Pur ritenendo i nuovi dazi "ingiustificati", la Commissione ha affermato che la sua priorità è garantire che le tariffe sui beni UE restino sotto il tetto del 15% fissato nell'accordo commerciale UE-USA del luglio 2025
L'Unione europea si prepara ad accettare i nuovi dazi che gli Stati Uniti dovrebbero introdurre nei prossimi giorni in relazione al lavoro forzato, purché non superino il tetto del 15% concordato nell'ambito dell'accordo di Turnberry, ha fatto sapere la Commissione europea.
All'inizio di giugno la Casa Bianca ha dichiarato che avrebbe imposto nuovi dazi ai suoi partner commerciali globali, sostenendo che gli sforzi insufficienti per frenare il commercio di beni prodotti con il ricorso al lavoro forzato stavano danneggiando gli interessi commerciali degli Stati Uniti.
L'attuale regime tariffario statunitense scade venerdì e il rappresentante per il Commercio degli Stati Uniti, Jamieson Greer, ha dichiarato martedì che l'introduzione dei dazi legati al lavoro forzato è imminente.
I funzionari europei seguono da vicino l'entità dei nuovi dazi.
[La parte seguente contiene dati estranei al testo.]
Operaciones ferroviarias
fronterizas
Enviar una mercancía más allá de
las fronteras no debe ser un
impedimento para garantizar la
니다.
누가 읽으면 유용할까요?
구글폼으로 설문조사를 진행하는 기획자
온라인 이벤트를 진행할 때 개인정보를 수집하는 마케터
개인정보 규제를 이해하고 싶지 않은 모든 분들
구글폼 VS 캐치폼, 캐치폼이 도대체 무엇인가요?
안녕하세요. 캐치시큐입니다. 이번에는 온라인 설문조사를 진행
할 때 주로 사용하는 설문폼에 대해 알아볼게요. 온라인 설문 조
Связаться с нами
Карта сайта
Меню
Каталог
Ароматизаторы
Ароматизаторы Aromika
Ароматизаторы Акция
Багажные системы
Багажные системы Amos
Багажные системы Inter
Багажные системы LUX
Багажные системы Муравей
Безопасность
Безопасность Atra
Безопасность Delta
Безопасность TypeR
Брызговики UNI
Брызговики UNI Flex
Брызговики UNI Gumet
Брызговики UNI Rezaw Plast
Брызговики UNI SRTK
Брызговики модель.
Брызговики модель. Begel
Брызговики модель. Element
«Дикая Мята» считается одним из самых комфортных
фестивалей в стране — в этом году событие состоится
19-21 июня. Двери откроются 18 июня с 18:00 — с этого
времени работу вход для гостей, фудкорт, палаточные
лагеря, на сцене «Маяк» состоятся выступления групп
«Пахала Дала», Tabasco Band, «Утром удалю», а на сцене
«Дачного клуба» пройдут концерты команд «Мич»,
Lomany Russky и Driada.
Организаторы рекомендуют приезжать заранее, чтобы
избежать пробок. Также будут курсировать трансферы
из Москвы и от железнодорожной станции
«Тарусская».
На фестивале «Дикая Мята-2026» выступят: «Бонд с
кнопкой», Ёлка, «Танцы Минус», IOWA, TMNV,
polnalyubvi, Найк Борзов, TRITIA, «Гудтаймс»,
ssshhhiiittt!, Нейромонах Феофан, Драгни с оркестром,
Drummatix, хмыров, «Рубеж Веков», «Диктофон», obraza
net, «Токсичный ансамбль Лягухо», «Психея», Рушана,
L'accordo commerciale UE-USA, firmato a luglio 2025 a Turnberry, in Scozia, dal presidente statunitense Donald Trump e dalla presidente della Commissione Ursula von der Leyen, limita infatti i dazi americani sui prodotti dell'UE al 15%.
“Ovviamente non condividiamo le conclusioni sul lavoro forzato e lo abbiamo spiegato molto chiaramente ai nostri interlocutori statunitensi” ha dichiarato un alto funzionario dell'UE.
“Ma l'obiettivo principale è garantire che l'accordo venga rispettato e che le nostre imprese possano beneficiare della stabilità e della prevedibilità che vi sono state definite.”
Le regole dell'UE contro il lavoro forzato
L'amministrazione Trump ha introdotto lo scorso febbraio dazi del 10% sui suoi partner commerciali globali, dopo che una sentenza della Corte suprema statunitense aveva dichiarato illegali i dazi del 2025. Sommati ai dazi già in vigore secondo la clausola della nazione più favorita, questi prelievi fanno sì che l'UE stia pagando oggi aliquote medie vicine al tetto del 15% fissato dall'accordo di Turnberry.
Tuttavia l'attuale base giuridica del regime tariffario statunitense non consente che resti in vigore per più di 150 giorni, cioè fino al 24 luglio, a meno che il Congresso non approvi una proroga, ritenuta improbabile in vista delle elezioni di metà mandato negli Stati Uniti.
Nel quadro degli sforzi per sostituire l'attuale regime, il Dipartimento del Commercio degli Stati Uniti ha avviato un'indagine ai sensi della Sezione 301 del Trade Act del 1974 sul lavoro forzato nelle catene di approvvigionamento globali, che dovrebbe concludersi nei prossimi giorni.
“Ci aspettiamo che vengano prese misure a breve”, ha dichiarato martedì Greer all'emittente CNBC. “Al momento non posso indicare un calendario preciso: ho il dovere di informare il Congresso e gli altri soggetti interessati prima di rendere pubblici questo tipo di dettagli. Ma ci aspettiamo interventi imminenti su quel fronte.”
All'inizio di giugno la Commissione ha difeso la propria normativa, sostenendo di avere regole severe contro i prodotti realizzati con il lavoro forzato.
“L'UE ritiene ingiustificati i dazi imposti su queste basi”, aveva dichiarato in un comunicato Olof Gill, vice portavoce capo della Commissione. Eppure ora la Commissione sembra ritenere che non ci sia alternativa migliore che garantire il rispetto dell'accordo di Turnberry.